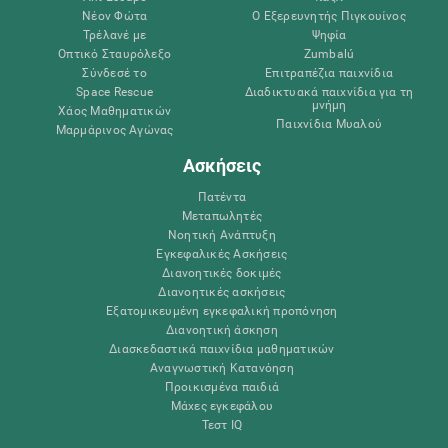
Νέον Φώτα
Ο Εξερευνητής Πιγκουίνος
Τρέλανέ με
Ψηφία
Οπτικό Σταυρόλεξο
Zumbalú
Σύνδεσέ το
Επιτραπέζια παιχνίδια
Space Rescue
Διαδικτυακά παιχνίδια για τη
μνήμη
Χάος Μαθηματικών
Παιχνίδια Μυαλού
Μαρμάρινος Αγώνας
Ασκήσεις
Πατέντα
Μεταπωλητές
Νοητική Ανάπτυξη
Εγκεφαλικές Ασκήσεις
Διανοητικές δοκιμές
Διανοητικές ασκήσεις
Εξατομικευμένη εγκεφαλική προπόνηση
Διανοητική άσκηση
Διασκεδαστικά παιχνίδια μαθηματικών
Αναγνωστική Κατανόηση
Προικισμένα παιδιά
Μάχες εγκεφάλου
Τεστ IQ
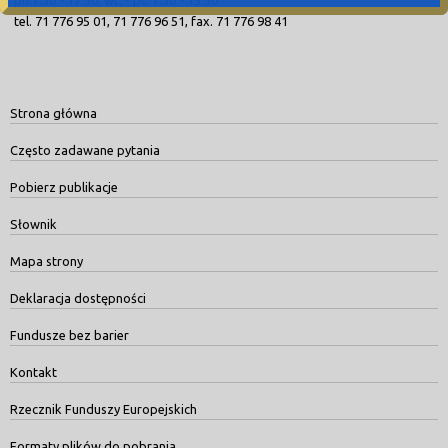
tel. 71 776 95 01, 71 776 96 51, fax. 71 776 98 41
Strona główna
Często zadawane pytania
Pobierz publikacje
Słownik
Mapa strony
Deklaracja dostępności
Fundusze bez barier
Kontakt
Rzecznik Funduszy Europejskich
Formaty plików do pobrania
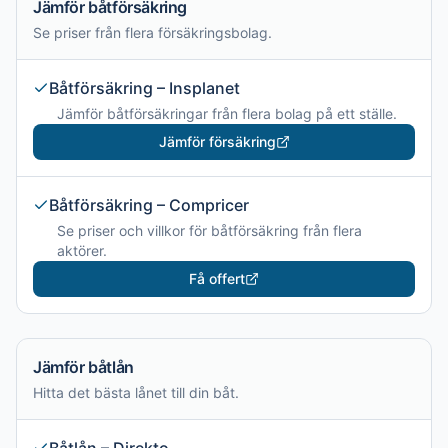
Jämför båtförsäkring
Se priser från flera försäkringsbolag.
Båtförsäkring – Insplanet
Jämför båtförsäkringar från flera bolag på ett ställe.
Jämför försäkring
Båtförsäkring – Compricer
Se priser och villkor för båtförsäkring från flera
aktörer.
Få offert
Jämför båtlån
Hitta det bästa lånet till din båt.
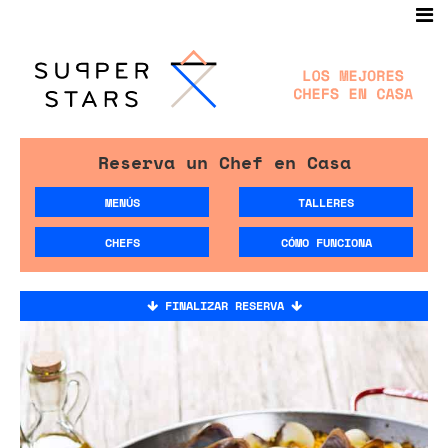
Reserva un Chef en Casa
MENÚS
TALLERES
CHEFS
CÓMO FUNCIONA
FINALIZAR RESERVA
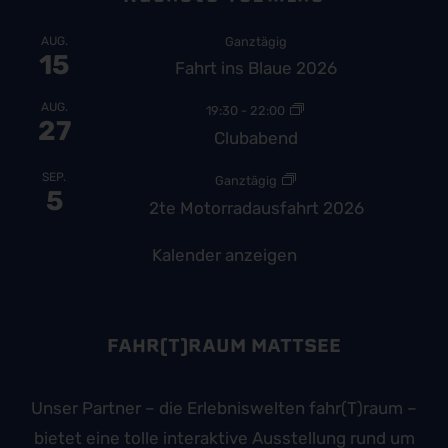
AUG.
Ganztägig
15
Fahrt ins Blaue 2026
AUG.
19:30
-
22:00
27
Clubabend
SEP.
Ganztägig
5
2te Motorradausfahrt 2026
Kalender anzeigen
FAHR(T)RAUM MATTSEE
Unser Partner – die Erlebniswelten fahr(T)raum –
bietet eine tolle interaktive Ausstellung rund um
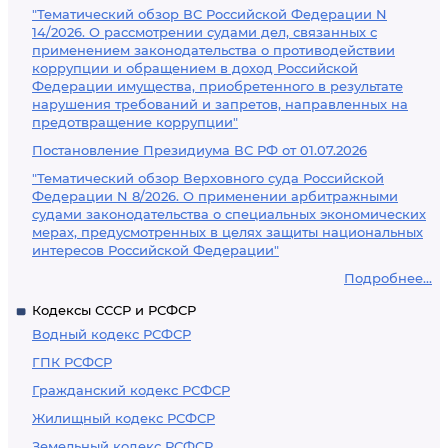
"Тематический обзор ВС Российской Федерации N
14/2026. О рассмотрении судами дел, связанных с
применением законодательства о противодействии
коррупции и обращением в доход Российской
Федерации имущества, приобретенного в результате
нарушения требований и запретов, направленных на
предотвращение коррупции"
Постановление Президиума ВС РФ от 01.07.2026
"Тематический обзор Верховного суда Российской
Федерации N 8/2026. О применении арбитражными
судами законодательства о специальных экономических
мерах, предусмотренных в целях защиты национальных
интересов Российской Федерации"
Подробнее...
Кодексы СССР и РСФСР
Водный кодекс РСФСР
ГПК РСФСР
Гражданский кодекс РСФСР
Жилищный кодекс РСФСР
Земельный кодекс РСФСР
^^^^^^^^
▶ **The problem**
Beginning with the line that holds "Hitta det bästa lånet till din båt." and continuing to the end of the entries above, set down each line exactly, both ends included; include no pictures.

▶ **Finished task**
Hitta det bästa lånet till din båt.
Reserva un Chef en Casa
MENÚS
TALLERES
CHEFS
CÓMO FUNCIONA
FINALIZAR RESERVA
AUG.
Ganztägig
15
Fahrt ins Blaue 2026
AUG.
19:30
-
22:00
27
Clubabend
SEP.
Ganztägig
5
2te Motorradausfahrt 2026
Kalender anzeigen
FAHR(T)RAUM MATTSEE
Unser Partner – die Erlebniswelten fahr(T)raum –
bietet eine tolle interaktive Ausstellung rund um
"Тематический обзор ВС Российской Федерации N
14/2026. О рассмотрении судами дел, связанных с
применением законодательства о противодействии
коррупции и обращением в доход Российской
Федерации имущества, приобретенного в результате
нарушения требований и запретов, направленных на
предотвращение коррупции"
Постановление Президиума ВС РФ от 01.07.2026
"Тематический обзор Верховного суда Российской
Федерации N 8/2026. О применении арбитражными
судами законодательства о специальных экономических
мерах, предусмотренных в целях защиты национальных
интересов Российской Федерации"
Подробнее...
Кодексы СССР и РСФСР
Водный кодекс РСФСР
ГПК РСФСР
Гражданский кодекс РСФСР
Жилищный кодекс РСФСР
Земельный кодекс РСФСР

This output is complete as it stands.